● DATA RECORDS

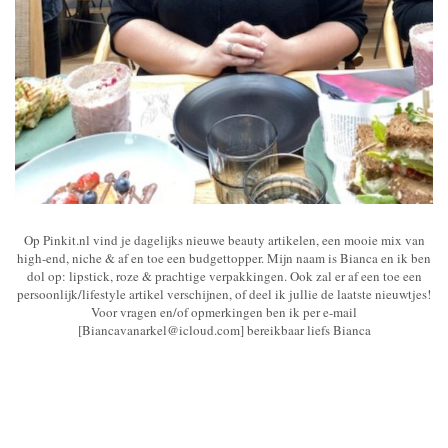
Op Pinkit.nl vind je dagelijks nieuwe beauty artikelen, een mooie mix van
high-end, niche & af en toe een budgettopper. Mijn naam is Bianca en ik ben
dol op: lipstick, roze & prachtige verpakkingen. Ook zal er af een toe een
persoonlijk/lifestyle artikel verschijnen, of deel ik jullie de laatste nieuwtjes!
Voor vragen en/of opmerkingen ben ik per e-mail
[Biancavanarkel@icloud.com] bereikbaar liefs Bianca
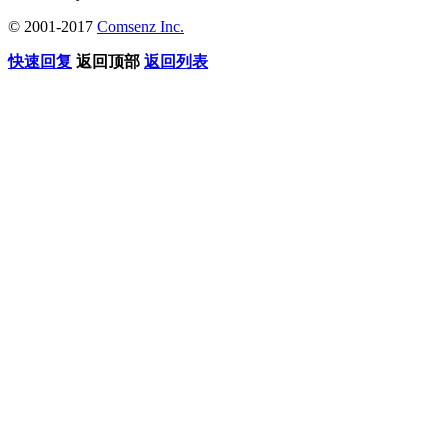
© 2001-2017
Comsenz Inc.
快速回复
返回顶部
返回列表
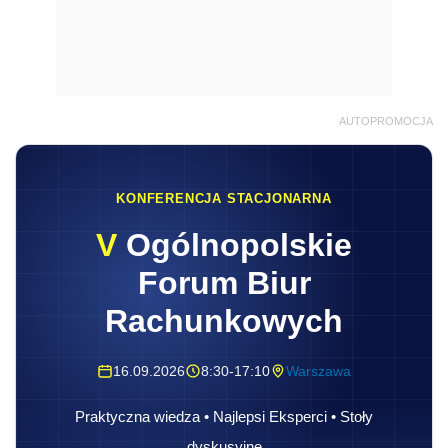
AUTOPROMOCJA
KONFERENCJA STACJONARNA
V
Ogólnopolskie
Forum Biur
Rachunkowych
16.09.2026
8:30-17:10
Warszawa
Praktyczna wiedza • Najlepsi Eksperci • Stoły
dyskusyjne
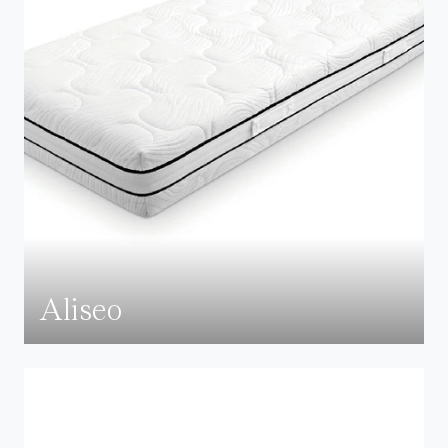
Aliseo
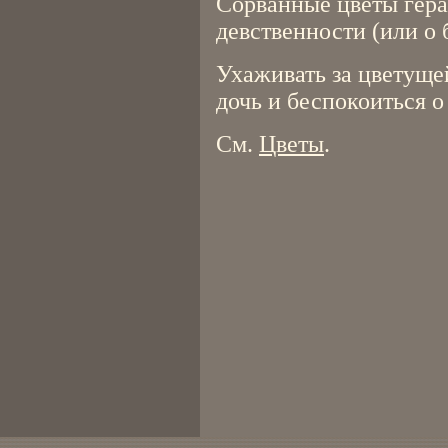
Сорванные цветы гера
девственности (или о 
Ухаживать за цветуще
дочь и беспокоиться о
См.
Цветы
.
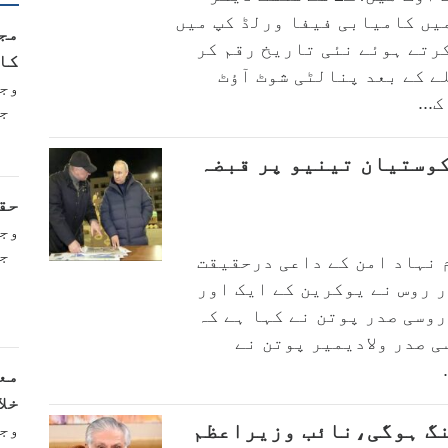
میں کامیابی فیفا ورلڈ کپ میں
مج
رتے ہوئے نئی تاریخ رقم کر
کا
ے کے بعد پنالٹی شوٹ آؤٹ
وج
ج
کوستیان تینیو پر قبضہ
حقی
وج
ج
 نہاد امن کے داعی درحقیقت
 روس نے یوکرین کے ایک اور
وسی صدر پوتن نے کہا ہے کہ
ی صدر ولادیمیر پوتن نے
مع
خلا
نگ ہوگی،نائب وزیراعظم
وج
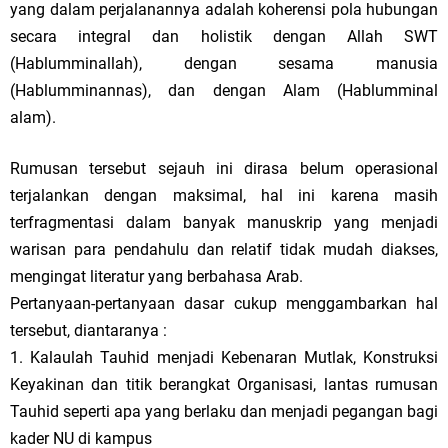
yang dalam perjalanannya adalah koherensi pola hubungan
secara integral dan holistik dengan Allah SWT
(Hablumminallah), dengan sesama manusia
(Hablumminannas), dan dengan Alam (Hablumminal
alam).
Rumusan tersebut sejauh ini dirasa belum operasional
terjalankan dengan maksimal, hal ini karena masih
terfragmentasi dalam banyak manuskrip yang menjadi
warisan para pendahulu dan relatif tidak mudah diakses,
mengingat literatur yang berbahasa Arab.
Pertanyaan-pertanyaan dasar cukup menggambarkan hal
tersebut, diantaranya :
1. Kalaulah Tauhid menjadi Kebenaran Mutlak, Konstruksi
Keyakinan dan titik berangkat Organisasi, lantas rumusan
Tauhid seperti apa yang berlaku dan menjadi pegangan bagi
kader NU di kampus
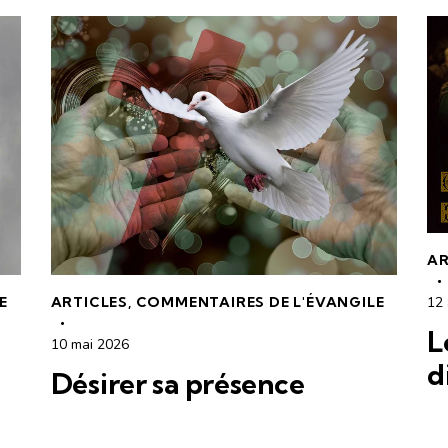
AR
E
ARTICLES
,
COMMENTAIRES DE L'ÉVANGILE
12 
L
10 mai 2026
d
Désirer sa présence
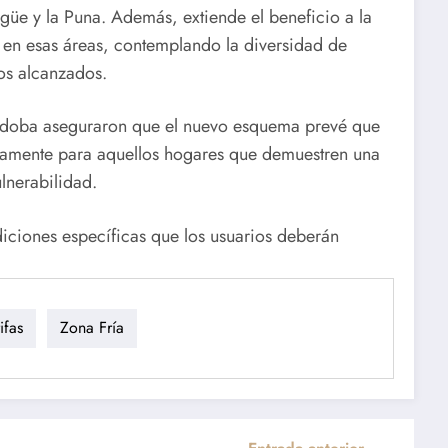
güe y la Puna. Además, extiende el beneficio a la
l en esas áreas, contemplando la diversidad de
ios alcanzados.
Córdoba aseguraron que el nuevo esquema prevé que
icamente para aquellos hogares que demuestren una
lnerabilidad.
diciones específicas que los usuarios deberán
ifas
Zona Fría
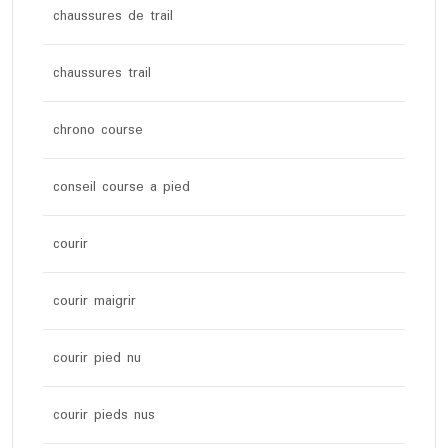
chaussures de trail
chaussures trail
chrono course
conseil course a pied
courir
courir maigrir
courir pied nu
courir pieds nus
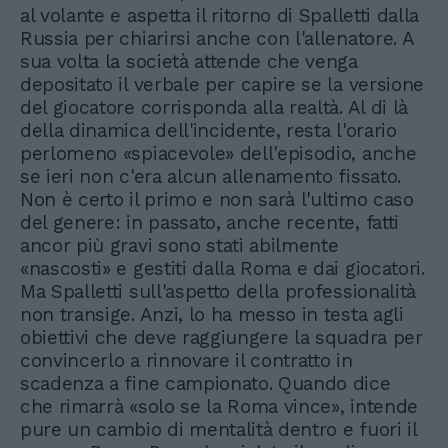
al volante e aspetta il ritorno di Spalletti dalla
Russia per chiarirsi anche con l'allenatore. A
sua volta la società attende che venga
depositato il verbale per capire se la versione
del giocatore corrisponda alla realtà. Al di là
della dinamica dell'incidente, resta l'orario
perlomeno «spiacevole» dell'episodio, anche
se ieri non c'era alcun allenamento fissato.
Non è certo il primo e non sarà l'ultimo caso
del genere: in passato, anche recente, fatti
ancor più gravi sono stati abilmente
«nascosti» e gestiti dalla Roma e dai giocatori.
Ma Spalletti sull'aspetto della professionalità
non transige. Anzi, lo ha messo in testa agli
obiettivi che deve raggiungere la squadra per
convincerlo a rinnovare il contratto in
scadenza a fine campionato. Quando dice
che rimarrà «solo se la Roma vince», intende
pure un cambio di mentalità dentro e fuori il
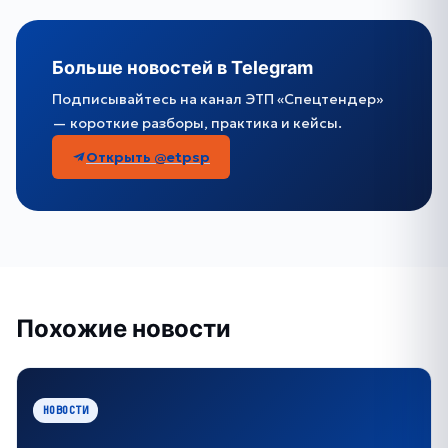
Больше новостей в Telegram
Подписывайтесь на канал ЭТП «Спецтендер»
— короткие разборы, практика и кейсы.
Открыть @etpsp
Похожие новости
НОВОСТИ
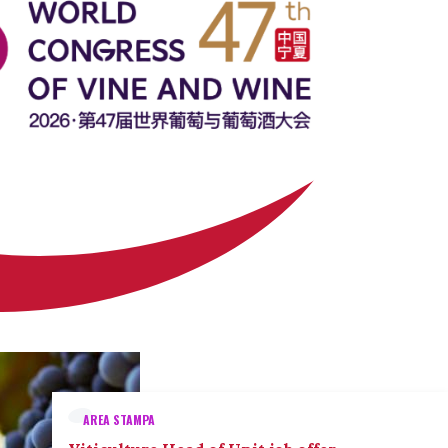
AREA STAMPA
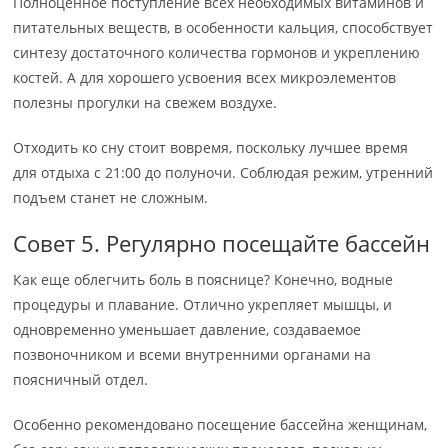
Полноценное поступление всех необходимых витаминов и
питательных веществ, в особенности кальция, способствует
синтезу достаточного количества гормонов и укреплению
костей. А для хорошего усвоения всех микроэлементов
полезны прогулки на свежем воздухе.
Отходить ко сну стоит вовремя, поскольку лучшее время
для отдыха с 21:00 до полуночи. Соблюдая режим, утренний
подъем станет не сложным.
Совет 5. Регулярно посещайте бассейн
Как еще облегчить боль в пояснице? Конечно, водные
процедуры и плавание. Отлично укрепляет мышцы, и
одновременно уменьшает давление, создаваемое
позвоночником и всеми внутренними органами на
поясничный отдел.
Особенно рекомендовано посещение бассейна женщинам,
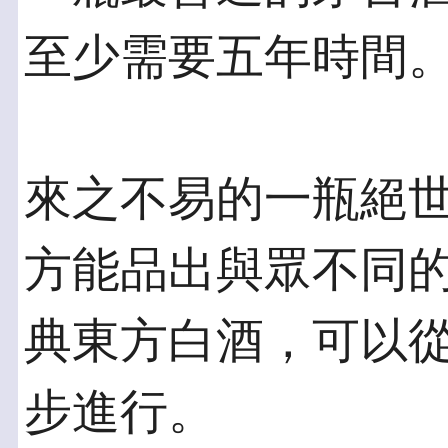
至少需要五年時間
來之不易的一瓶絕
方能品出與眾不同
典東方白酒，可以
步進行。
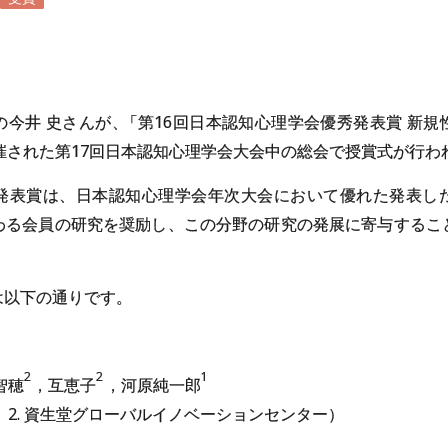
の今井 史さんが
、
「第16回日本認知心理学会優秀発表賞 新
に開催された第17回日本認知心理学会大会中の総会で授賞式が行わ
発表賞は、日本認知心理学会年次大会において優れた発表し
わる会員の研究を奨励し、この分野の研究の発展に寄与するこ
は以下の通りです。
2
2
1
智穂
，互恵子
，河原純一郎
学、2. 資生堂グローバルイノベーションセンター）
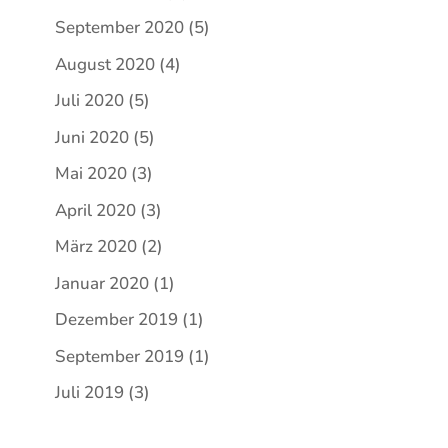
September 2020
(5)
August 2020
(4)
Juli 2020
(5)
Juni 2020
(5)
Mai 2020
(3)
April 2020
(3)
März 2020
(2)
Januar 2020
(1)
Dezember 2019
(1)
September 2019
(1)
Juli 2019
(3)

● INSTRUCTIONS FOR THE TASK
In the lines above, spot each one that contains the word "Tauhid" and copy it.

● RESULT OF THIS EXERCISE
1. Kalaulah Tauhid menjadi Kebenaran Mutlak, Konstruksi
Tauhid seperti apa yang berlaku dan menjadi pegangan bagi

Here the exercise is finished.